Google’s Cloud Tensor Processing Units are now available in public beta for anyone to try, providing customers of the tech titan’s cloud platform with specialized hardware that massively accelerates the training and execution of AI models.
The Cloud TPUs, which Google first announced last year, work by providing customers with specialized circuits solely for the purpose of accelerating AI computation. Google tested using 64 of them to train ResNet-50 (a neural network for identifying images that also serves as a benchmarking tool for AI training speed) in only 30 minutes.
This new hardware could help attract customers to Google’s cloud platform with the promise of faster machine learning computation and execution. Accelerating the training of new AI systems can be a significant help, since data scientists can then use the results of those experiments to make improvements for future model iterations.
Google is using its advanced AI capabilities to attract new blood to its cloud platform and away from market leaders Amazon Web Services and Microsoft Azure. Businesses are increasingly looking to diversify their use of public cloud platforms, and Google’s new AI hardware could help the company capitalize on that trend.
Companies had already lined up to test the Cloud TPUs while they were in private alpha, including Lyft, which is using the hardware to train the AI models powering its self-driving cars.

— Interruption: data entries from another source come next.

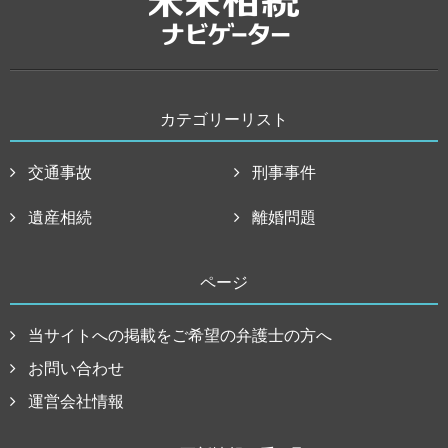
カテゴリーリスト
交通事故
刑事事件
遺産相続
離婚問題
ページ
当サイトへの掲載をご希望の弁護士の方へ
お問い合わせ
運営会社情報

It’s been a long road for the company to get here. Google announced the original Tensor Processing Units (which solely provided inference capabilities) in 2016 and promised that customers would be able to run custom models on them, in addition to providing a speed boost for other businesses’ workloads through the cloud machine learning APIs. But enterprises were never able to run their own custom workloads on top of an original TPU.

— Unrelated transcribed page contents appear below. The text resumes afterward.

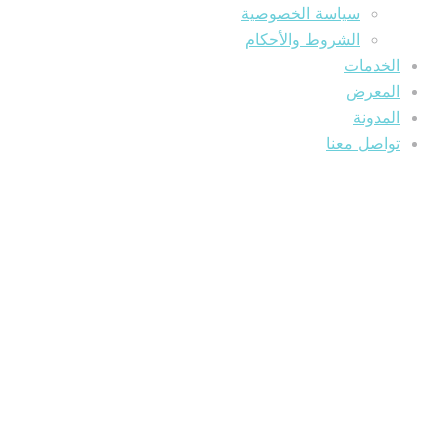
سياسة الخصوصية
الشروط والأحكام
الخدمات
المعرض
المدونة
تواصل معنا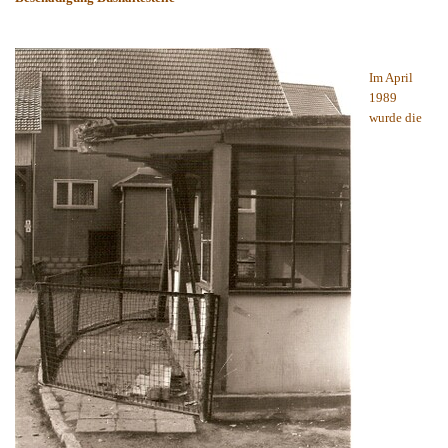
Im April
1989
wurde die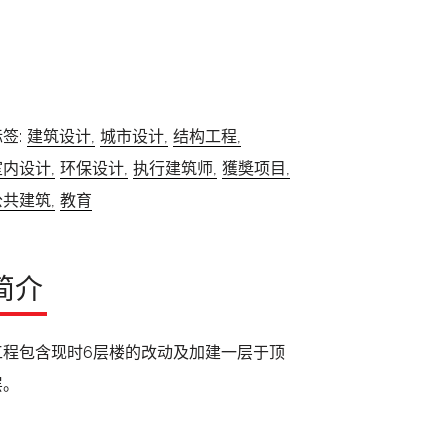
签:
建筑设计,
城市设计,
结构工程,
室内设计,
环保设计,
执行建筑师,
獲奬项目,
公共建筑,
教育
简介
工程包含现时6层楼的改动及加建一层于顶
层。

Google isn’t the only one to push AI acceleration through specialized hardware. Microsoft is using a fleet of field-programmable gate arrays (FPGAs) to speed up its in-house machine learning operations and provide customers of its Azure cloud platform with accelerated networking. In the future, Microsoft is working on providing customers with a way to run their machine learning models on top of the FPGAs, just like the company’s proprietary code.
Amazon, meanwhile, is providing its customers with compute instances that have their own dedicated FPGA. The company is also working on developing a specialized AI chip that will accelerate its Alexa devices’ machine learning computation, according to a report released by The Information today.

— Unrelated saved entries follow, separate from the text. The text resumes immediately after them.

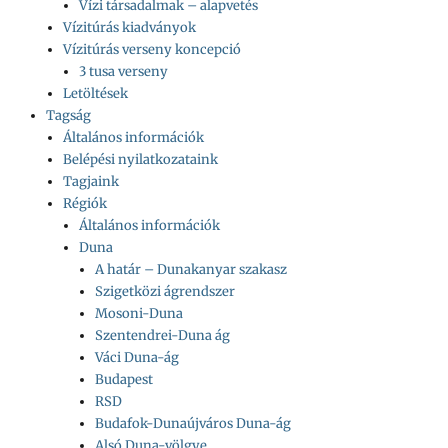
Vízi társadalmak – alapvetés
Vízitúrás kiadványok
Vízitúrás verseny koncepció
3 tusa verseny
Letöltések
Tagság
Általános információk
Belépési nyilatkozataink
Tagjaink
Régiók
Általános információk
Duna
A határ – Dunakanyar szakasz
Szigetközi ágrendszer
Mosoni-Duna
Szentendrei-Duna ág
Váci Duna-ág
Budapest
RSD
Budafok-Dunaújváros Duna-ág
Alsó Duna-völgye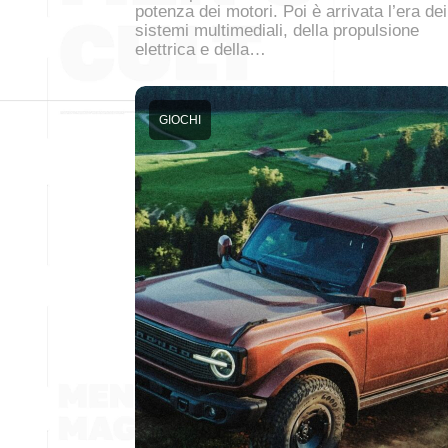
potenza dei motori. Poi è arrivata l’era dei
sistemi multimediali, della propulsione
elettrica e della…
GIOCHI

Actually getting AI acceleration from TPUs won’t be cheap. Google is currently charging $6.50 per TPU per hour, though that pricing may shift once the hardware is generally available. Right now, Google is still throttling the Cloud TPU quotas that are available to its customers, but anyone can request access to the new chips.
Once people get access to the Cloud TPUs, Google has several optimized reference models available that will let them start kicking the tires and using the hardware to accelerate AI computation.